-- Problem statement --
Every line below that holds the string "адрес" should be copied out.

┌─ Records for the task

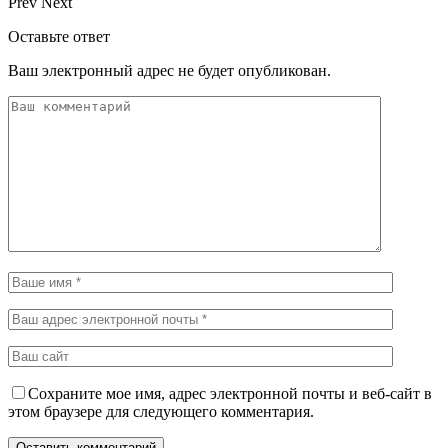
Prev
Next
Оставьте ответ
Ваш электронный адрес не будет опубликован.
Сохраните мое имя, адрес электронной почты и веб-сайт в
этом браузере для следующего комментария.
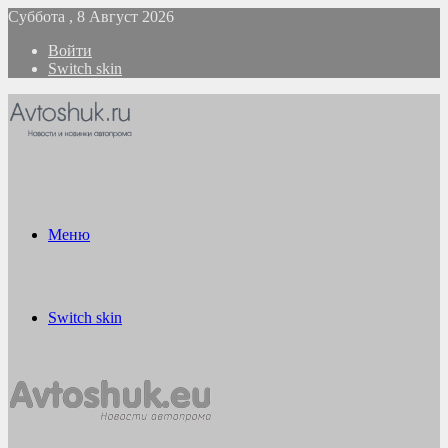
Суббота , 8 Август 2026
Войти
Switch skin
Меню
Switch skin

└─

-- Answer to the exercise --
Ваш электронный адрес не будет опубликован.
Сохраните мое имя, адрес электронной почты и веб-сайт в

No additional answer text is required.